In [49]:
# For Data Handling and Preprocessing
import os
import numpy as np
import pandas as pd
import scprep
import scanpy as sc
import scvelo as scv

# For Batch Correction
import harmonypy as hm

# For Clustering
from sklearn.decomposition import PCA
import umap
from hdbscan import HDBSCAN
from hdbscan.flat import (HDBSCAN_flat,
                          approximate_predict_flat,
                          membership_vector_flat,
                          all_points_membership_vectors_flat)
import sklearn.cluster as cluster
from sklearn.metrics import adjusted_rand_score, adjusted_mutual_info_score

# For Plotting
import matplotlib.pyplot as plt
import seaborn as sns
%matplotlib inline
sns.set(style='white', context='notebook', rc={'figure.figsize':(14,10)})


## 1. Read Data

In [94]:
#set paths
path_cwd=os.getcwd()
path_train_data=path_cwd + '/ML4G_Project_2_Data/train_data'
path_test_data=path_cwd + '/ML4G_Project_2_Data/test_data'

#train_data
bulk_train=pd.read_csv(path_train_data +'/pancreas_bulk_train.csv',index_col=0)
metadata_train=pd.read_csv(path_train_data+ '/pancreas_sc_metadata_train.csv', index_col=0)
metadata_train["Celltype_Int"] = pd.factorize(metadata_train["Celltype"])[0]
metadata_train["Disease_Int"] = pd.factorize(metadata_train["Disease"])[0]
metadata_train["Sample_Int"] = pd.factorize(metadata_train["Sample"])[0]
sc_train_raw = pd.read_csv(path_train_data +'/pancreas_sc_train.csv', 
                       index_col=0, header=0)

#test_data
metadata_test=pd.read_csv(path_test_data+ '/pancreas_sc_metadata_test_wocelltype.csv', index_col=0)
metadata_test["Disease_Int"] = pd.factorize(metadata_test["Disease"])[0]
metadata_test["Sample_Int"] = pd.factorize(metadata_test["Sample"])[0]
sc_test_raw = pd.read_csv(path_test_data +'/pancreas_sc_test.csv', 
                        index_col=0, header=0)

## 2. Preprocess Data

In [100]:
#create preprocessing function
def preprocess(adata, 
               min_counts=1, 
               min_cells=200,
               key_n_counts='n_counts_all', 
               n_top_genes=1000, 
               log_transform=True, 
               harmony=True, 
               harmony_vars = ["Sample", "Disease"],
               harmony_max_iter=20):
    """
    Preprocesses the data using scanpy functions and harmony if specified.
    ----------
    adata: AnnData
        AnnData object to be preprocessed"""
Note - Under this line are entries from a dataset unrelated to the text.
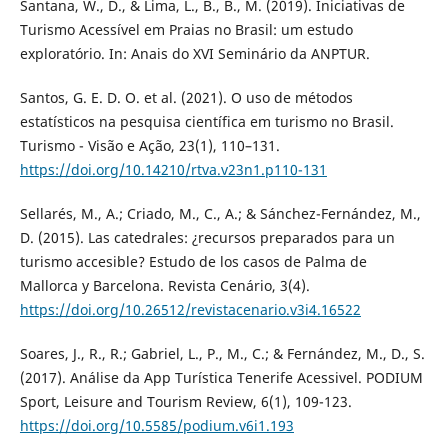
Santana, W., D., & Lima, L., B., B., M. (2019). Iniciativas de
Turismo Acessível em Praias no Brasil: um estudo
exploratório. In: Anais do XVI Seminário da ANPTUR.
Santos, G. E. D. O. et al. (2021). O uso de métodos
estatísticos na pesquisa científica em turismo no Brasil.
Turismo - Visão e Ação, 23(1), 110–131.
https://doi.org/10.14210/rtva.v23n1.p110-131
Sellarés, M., A.; Criado, M., C., A.; & Sánchez-Fernández, M.,
D. (2015). Las catedrales: ¿recursos preparados para un
turismo accesible? Estudo de los casos de Palma de
Mallorca y Barcelona. Revista Cenário, 3(4).
https://doi.org/10.26512/revistacenario.v3i4.16522
Soares, J., R., R.; Gabriel, L., P., M., C.; & Fernández, M., D., S.
(2017). Análise da App Turística Tenerife Acessivel. PODIUM
Sport, Leisure and Tourism Review, 6(1), 109-123.
https://doi.org/10.5585/podium.v6i1.193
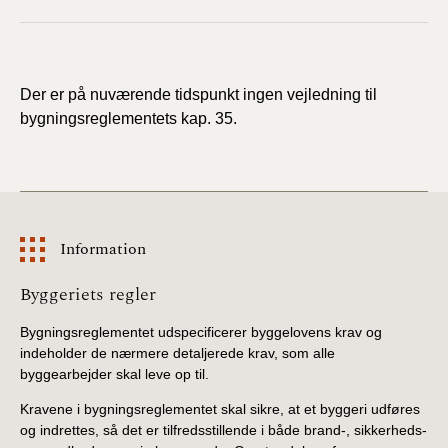
Der er på nuværende tidspunkt ingen vejledning til
bygningsreglementets kap. 35.
Information
Information
Byggeriets regler
Bygningsreglementet udspecificerer byggelovens krav og
indeholder de nærmere detaljerede krav, som alle
byggearbejder skal leve op til.
Kravene i bygningsreglementet skal sikre, at et byggeri udføres
og indrettes, så det er tilfredsstillende i både brand-, sikkerheds-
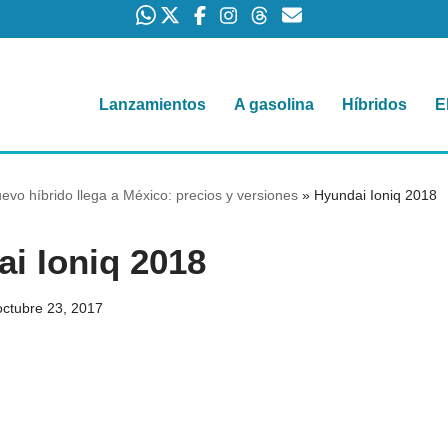
Lanzamientos
A gasolina
Híbridos
E
evo híbrido llega a México: precios y versiones
»
Hyundai Ioniq 2018
i Ioniq 2018
octubre 23, 2017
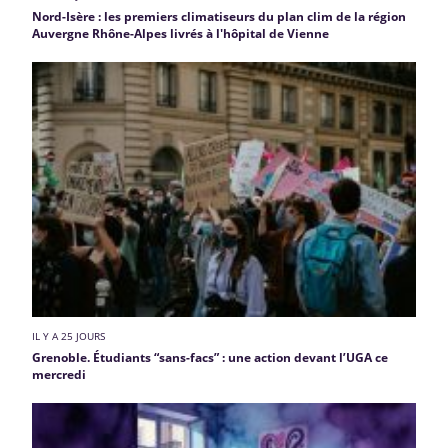
Nord-Isère : les premiers climatiseurs du plan clim de la région
Auvergne Rhône-Alpes livrés à l'hôpital de Vienne
IL Y A 25 JOURS
Grenoble. Étudiants “sans-facs” : une action devant l’UGA ce
mercredi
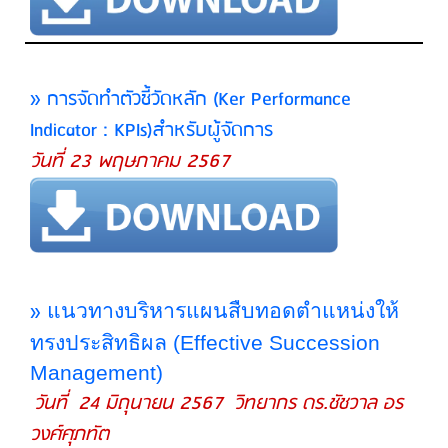
» การจัดทำตัวชี้วัดหลัก (Ker Performance
Indicator : KPIs)สำหรับผู้จัดการ
วันที่ 23 พฤษภาคม 2567
»
แนวทางบริหารแผนสืบทอดตำแหน่งให้
ทรงประสิทธิผล (Effective Succession
Management)
วันที่ 24 มิถุนายน 2567 วิทยากร ดร.ชัชวาล อร
วงศ์ศุภทัต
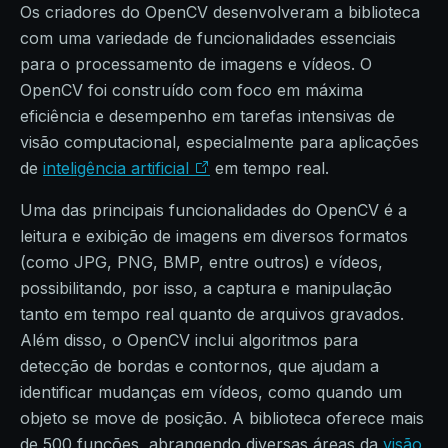
Os criadores do OpenCV desenvolveram a biblioteca
com uma variedade de funcionalidades essenciais
para o processamento de imagens e vídeos. O
OpenCV foi construído com foco em máxima
eficiência e desempenho em tarefas intensivas de
visão computacional, especialmente para aplicações
de
inteligência artificial
em tempo real.
Uma das principais funcionalidades do OpenCV é a
leitura e exibição de imagens em diversos formatos
(como JPG, PNG, BMP, entre outros) e vídeos,
possibilitando, por isso, a captura e manipulação
tanto em tempo real quanto de arquivos gravados.
Além disso, o OpenCV inclui algoritmos para
detecção de bordas e contornos, que ajudam a
identificar mudanças em vídeos, como quando um
objeto se move de posição. A biblioteca oferece mais
de 500 funções, abrangendo diversas áreas da
visão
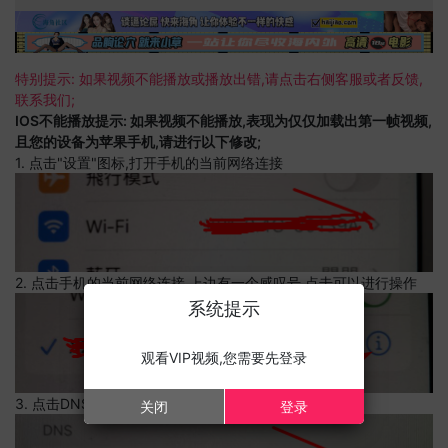
特别提示: 如果视频不能播放或播放出错,请点击右侧客服或者反馈,
联系我们;
IOS不能播放提示: 如果视频不能播放,表现为仅仅加载出第一帧视频,
且您的设备为苹果手机,请进行以下修改;
1. 点击"设置"图标,打开手机的当前网络连接
2. 点击手机的当前网络连接,上边有一个感叹号,点击可以进行操作
系统提示
观看VIP视频,您需要先登录
3. 点击DNS设置
关闭
登录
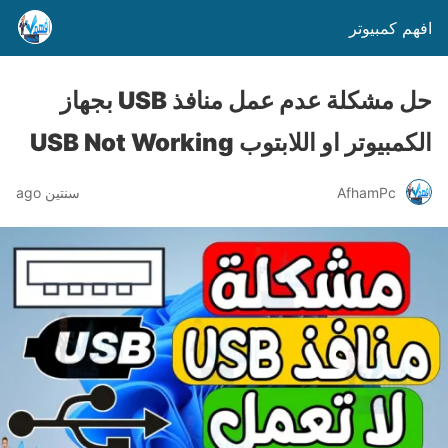
افهم كمبيوتر
حل مشكلة عدم عمل منافذ USB بجهاز
الكمبيوتر او اللابتوب USB Not Working
AfhamPc
سنتين ago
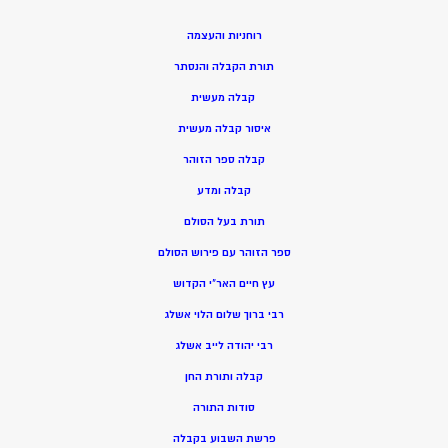
רוחניות והעצמה
תורת הקבלה והנסתר
קבלה מעשית
איסור קבלה מעשית
קבלה ספר הזוהר
קבלה ומדע
תורת בעל הסולם
ספר הזוהר עם פירוש הסולם
עץ חיים האר”י הקדוש
רבי ברוך שלום הלוי אשלג
רבי יהודה לייב אשלג
קבלה ותורת החן
סודות התורה
פרשת השבוע בקבלה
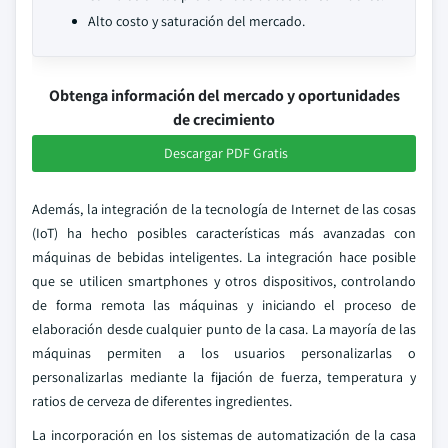
Alto costo y saturación del mercado.
Obtenga información del mercado y oportunidades
de crecimiento
Descargar PDF Gratis
Además, la integración de la tecnología de Internet de las cosas
(IoT) ha hecho posibles características más avanzadas con
máquinas de bebidas inteligentes. La integración hace posible
que se utilicen smartphones y otros dispositivos, controlando
de forma remota las máquinas y iniciando el proceso de
elaboración desde cualquier punto de la casa. La mayoría de las
máquinas permiten a los usuarios personalizarlas o
personalizarlas mediante la fijación de fuerza, temperatura y
ratios de cerveza de diferentes ingredientes.
La incorporación en los sistemas de automatización de la casa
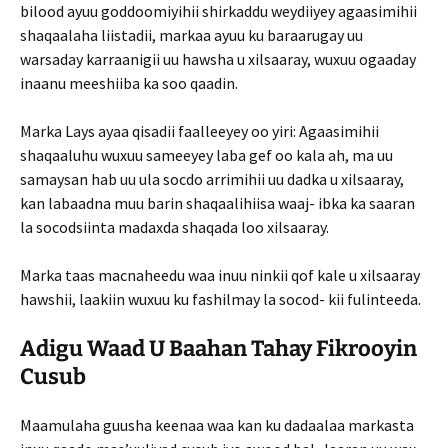
bilood ayuu goddoomiyihii shirkaddu weydiiyey agaasimihii
shaqaalaha liistadii, markaa ayuu ku baraarugay uu
warsaday karraanigii uu hawsha u xilsaaray, wuxuu ogaaday
inaanu meeshiiba ka soo qaadin.
Marka Lays ayaa qisadii faalleeyey oo yiri: Agaas­imihii
shaqaaluhu wuxuu sameeyey laba gef oo kala ah, ma uu
samaysan hab uu ula socdo arrimihii uu dadka u xilsaaray,
kan labaadna muu barin shaqaalihiisa waaj- ibka ka saaran
la socodsiinta madaxda shaqada loo xilsaaray.
Marka taas macnaheedu waa inuu ninkii qof kale u xilsaaray
hawshii, laakiin wuxuu ku fashilmay la socod- kii fulinteeda.
Adigu Waad U Baahan Tahay Fikrooyin
Cusub
Maamulaha guusha keenaa waa kan ku dadaalaa markasta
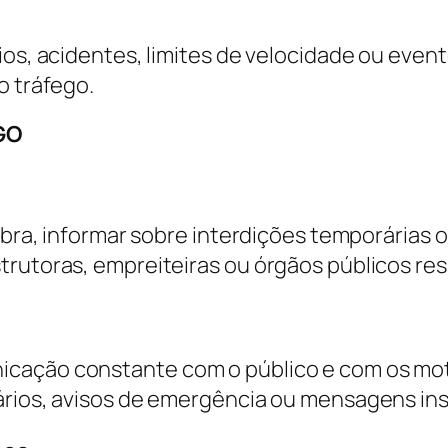
ios, acidentes, limites de velocidade ou even
o tráfego.
 GO
obra, informar sobre interdições temporárias o
strutoras, empreiteiras ou órgãos públicos r
cação constante com o público e com os motor
ários, avisos de emergência ou mensagens ins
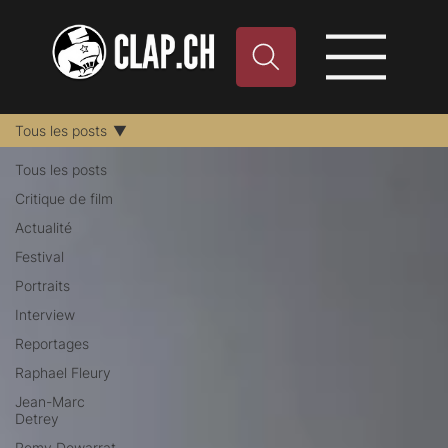
Tous les posts
Tous les posts
Critique de film
Actualité
Festival
Portraits
Interview
Reportages
Raphael Fleury
Jean-Marc
Detrey
Remy Dewarrat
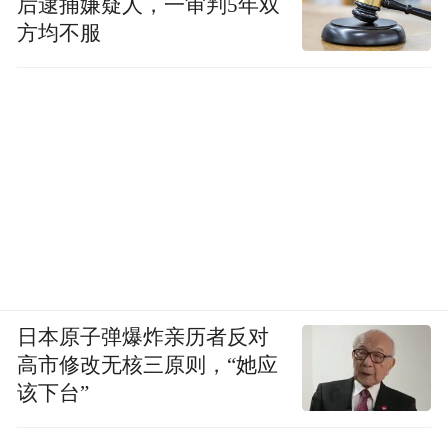
后逮捕嫌疑人，一审判5年双
方均不服
日本原子弹爆炸亲历者反对
高市修改无核三原则，“她应
该下台”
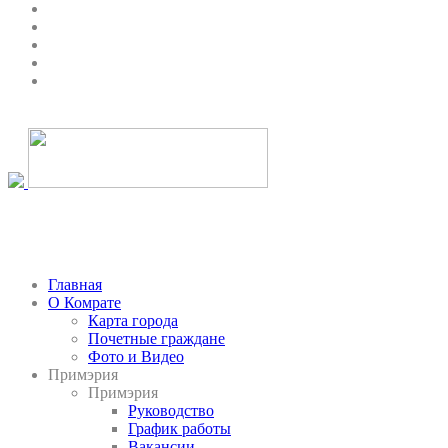
Главная
О Комрате
Карта города
Почетные граждане
Фото и Видео
Примэрия
Примэрия
Руководство
График работы
Вакансии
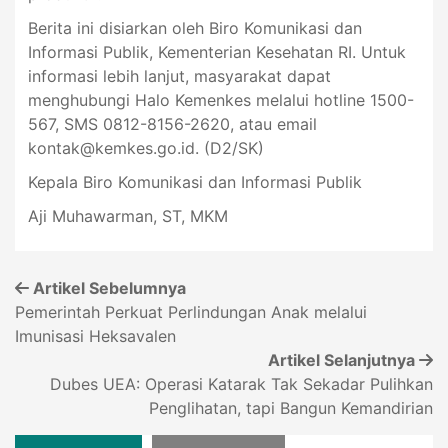
Berita ini disiarkan oleh Biro Komunikasi dan
Informasi Publik, Kementerian Kesehatan RI. Untuk
informasi lebih lanjut, masyarakat dapat
menghubungi Halo Kemenkes melalui hotline 1500-
567, SMS 0812-8156-2620, atau email
kontak@kemkes.go.id
. (D2/SK)
Kepala Biro Komunikasi dan Informasi Publik
Aji Muhawarman, ST, MKM
Artikel Sebelumnya
Pemerintah Perkuat Perlindungan Anak melalui
Imunisasi Heksavalen
Artikel Selanjutnya
Dubes UEA: Operasi Katarak Tak Sekadar Pulihkan
Penglihatan, tapi Bangun Kemandirian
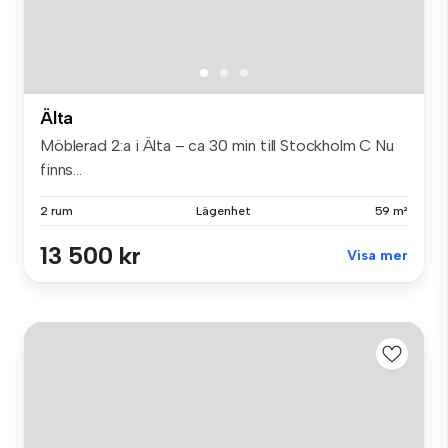
Älta
Möblerad 2:a i Älta – ca 30 min till Stockholm C Nu
finns...
2 rum
Lägenhet
59 m²
13 500 kr
Visa mer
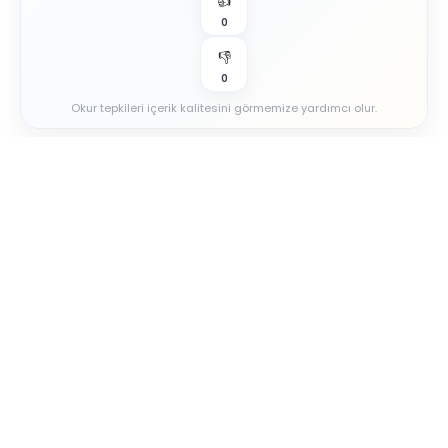
👍
0
👎
0
Okur tepkileri içerik kalitesini görmemize yardımcı olur.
    #filter genes based on counts and normalize
    sc.pp.filter_genes(adata, min_counts=min_counts)
    sc.pp.filter_genes(adata, min_cells=min_cells)
    sc.pp.normalize_per_cell(adata, key_n_counts=key_n_counts)

    #log transform data
    if log_transform: 
        sc.pp.log1p(adata)

    sc.pp.highly_variable_genes(adata, 
                                flavor='cell_ranger', 
                                n_top_genes=n_top_genes,
                                inplace=True,
                                subset=True)

    #run batch correction
    if harmony:
        print("Running Harmony:")
        ho = hm.run_harmony(adata.X, 
                            adata.obs, 
                            harmony_vars, 
                            max_iter_harmony=harmony_max_iter,
                            verbose=False)

        # Format output
        adata.X = ho.Z_corr.T

    
    #renormalize after filtering and scale
    sc.pp.normalize_per_cell(adata) 
    sc.pp.scale(adata)
    
    return adata

In [103]:
#create annData objects
sc_train = sc.AnnData(sc_train_raw.T, obs=metadata_train)
sc_train.obs_names = sc_train_raw.columns

sc_test = sc.AnnData(sc_test_raw.T, obs=metadata_test)
sc_test.obs_names = sc_test_raw.columns

#apply preprocessing functions
sc_train_pp = preprocess(sc_train, 
                         harmony=True,
                         harmony_vars = ["Disease"])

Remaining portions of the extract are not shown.